The ongoing militarization of the Sea of Azov is becoming a serious issue as well, and it has already raised concerns among officials in the European Parliament (Ukrinform, October 23). To date, Moscow has deployed at least 120 different military and patrol ships to the Sea of Azov since April (Ukrainian Pravda, October 30). Moreover, those deployments should be considered in conjunction with the concentration of Russia’s joint military forces near Ukrainian borders, including land and amphibious troops, combat aviation and strictly offensive long-range missile carriers. From this, it is possible to reason that the Kremlin apparently has not given up on the idea of eventually trying to forcibly create a land corridor (across southeastern Ukraine) from Russia to Crimea (, October 30) and continues to use hybrid tactics to create favorable conditions for such an operation.

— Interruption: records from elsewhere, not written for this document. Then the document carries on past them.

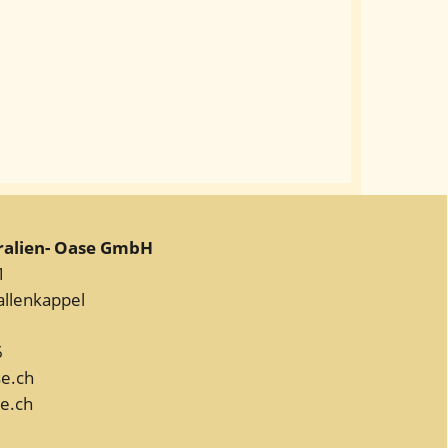
ralien- Oase GmbH
1
allenkappel
6
se.ch
e.ch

The same Kremlin approach based on force domination is obvious in the Black Sea as well. Notably, Moscow has created mobile anti-access/area-denial (A2/AD) zones around occupied Ukrainian natural gas rigs located in the north part of the Black Sea. This has left only a narrow maritime passage between those A2/AD bubbles and Snake Island (Ukraine) for international navigation to/from the economically and strategically important Odesa-Mykolaiv-Kherson port hub (, August 23). No visible Russian naval activity has been reported inside this corridor yet; but the pattern of Russian behavior in the Sea of Azov points to the potential for looming threats ahead.

In the face of this dangerous Russian activity in the maritime domain, Ukrainian President Petro Poroshenko has instructed the government to speed up preparations for a new maritime doctrine (Ukrinform, September 6) as well as to reinforce Ukraine’s own naval presence in the Sea of Azov and to build up urgently needed naval infrastructure there (, September 7). And more recently, the European Parliament called on the European Union to toughen Russia sanctions if the situation in the Azov Sea escalates further (UNIAN, October 25).

Ukraine’s agricultural and industrial sectors are linked by sea to more than 120 countries around the world (Antikor, January 2018). Thus, Russia’s “hybrid” strategy to turn the Sea of Azov into an “internal Russian lake” has the potential to seriously undermine not only the security situation in Ukraine but also in the broader Black Sea region and beyond. These Russian limitations on the freedom of navigation in the Azov Sea and Kerch Strait could easily and rapidly escalate into an open regional conflict. Measures taken in the earliest stages of a crisis tend to be most effective at preventing its further escalation. Yet, Black Sea states have so far not come together in formulating a common response to address the worsening maritime security situation in their region.

Meanwhile, Kyiv’s two most important priorities to address this threat are arguably to quickly approve an updated maritime doctrine and naval strategy as well as to take steps to build up a “mosquito fleet” (see EDM, March 9, 2017) capable of defending the freedom of navigation in the Black and Azov Seas. As such, collaboration with the United States on the procurement of Island-class cutters as well as Mark V and Mark VI fast combat boats could be essential as Kyiv strives to reestablish sovereign control over its littoral waters and seeks to prevent open conflict at sea with its aggressive eastern neighbor.